I have started to learn Linq recently. I came across a few inbuild methods like Min() and Max().
The working of these two methods is fine with int[]. But when it comes to string[], I am curious how it will work. I have tried some codes
string[] cars = { "Volvo", "BMW", "Ford", "Mazda" };
Console.WriteLine(cars.Max());
Console.WriteLine(cars.Min());
The output was like this:
**Volvo for Max()
BMW for Min()**
Can you please explain how it is working, is it taking the first letter in alphabetical order or is there any mechanism it is using like based on ASCII values etc?

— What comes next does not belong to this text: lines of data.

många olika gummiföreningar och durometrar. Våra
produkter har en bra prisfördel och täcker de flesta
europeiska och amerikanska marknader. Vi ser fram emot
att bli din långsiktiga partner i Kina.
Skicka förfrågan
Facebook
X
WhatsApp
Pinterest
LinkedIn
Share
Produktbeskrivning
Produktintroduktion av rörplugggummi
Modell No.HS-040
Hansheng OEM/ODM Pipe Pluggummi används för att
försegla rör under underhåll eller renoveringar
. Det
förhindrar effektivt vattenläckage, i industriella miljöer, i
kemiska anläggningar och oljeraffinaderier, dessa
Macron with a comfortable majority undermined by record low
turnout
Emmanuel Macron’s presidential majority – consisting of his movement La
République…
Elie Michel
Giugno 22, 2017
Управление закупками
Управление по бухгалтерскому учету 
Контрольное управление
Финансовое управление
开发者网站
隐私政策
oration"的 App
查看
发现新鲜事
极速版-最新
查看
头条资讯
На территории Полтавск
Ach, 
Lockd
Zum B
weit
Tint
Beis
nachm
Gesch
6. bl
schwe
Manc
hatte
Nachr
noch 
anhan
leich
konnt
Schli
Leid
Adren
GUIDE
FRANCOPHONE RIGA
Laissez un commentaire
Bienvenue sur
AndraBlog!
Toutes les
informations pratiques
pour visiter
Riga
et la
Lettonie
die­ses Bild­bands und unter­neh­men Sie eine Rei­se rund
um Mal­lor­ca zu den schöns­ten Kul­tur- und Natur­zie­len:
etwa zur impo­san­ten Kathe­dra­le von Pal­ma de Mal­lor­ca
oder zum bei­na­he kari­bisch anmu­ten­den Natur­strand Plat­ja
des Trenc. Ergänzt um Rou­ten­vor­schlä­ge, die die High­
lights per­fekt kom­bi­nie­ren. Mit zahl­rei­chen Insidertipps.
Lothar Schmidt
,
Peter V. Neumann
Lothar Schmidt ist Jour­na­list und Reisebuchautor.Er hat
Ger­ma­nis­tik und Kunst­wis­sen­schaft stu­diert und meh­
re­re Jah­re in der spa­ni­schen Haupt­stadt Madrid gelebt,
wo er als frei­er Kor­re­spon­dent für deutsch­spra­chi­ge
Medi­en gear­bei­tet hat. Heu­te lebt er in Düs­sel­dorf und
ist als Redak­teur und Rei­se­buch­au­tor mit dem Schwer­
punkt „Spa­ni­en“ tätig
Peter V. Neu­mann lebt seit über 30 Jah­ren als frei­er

All types that implement the IComparable or IComparable interface can be compared, using the CompareTo method implemented by each type. All primitive types implement IComparable<T>, including char and string. LINQ's Min(IEnumerable) and Max(IEnumerable) use this implementation to find the minimum or maximum in an enumerable.
String Comparisons
Comparing strings though is a bit more interesting than comparing integers. The strings are typically compared in dictionary order (lexicographically) but ... whose dictionary? Different languages have different sorting rules, and sometimes two letters are considered a single one. Even Danes forget that AA is equivalent to Å in Danish.
The dictionary used to compare strings is provided by the CultureInfo class. By default, the current thread's culture is used which typically matches the culture of the end user (in desktop applications) or the system locale in server applications. In a Danish culture for example, AA is treated differently from aa - I think one of them is ordered after other letters of the same case and the other isn't, but don't ask me which.
The InvariantCulture specifies a locale-insensitive culture that can be used to handle strings the same way in every locale. It uses mostly sensible settings (eg . for the decimal point) except dates, where it uses the US format instead of the ISO8601 (YYYY-MM-DD) format as everyone would expect.
Custom comparisons
It's possible to specify a different comparison method by passing a class that implements IComparer to any LINQ methods affected by order. Min(IEnumerable,IComparer) is one example.
The StringComparer class contains some predefined comparers :
CurrentCulture is the default
CurrentCultureIgnoreCase uses the current culture but ignores case, so A is equal to a. This is very useful eg in dictionaries.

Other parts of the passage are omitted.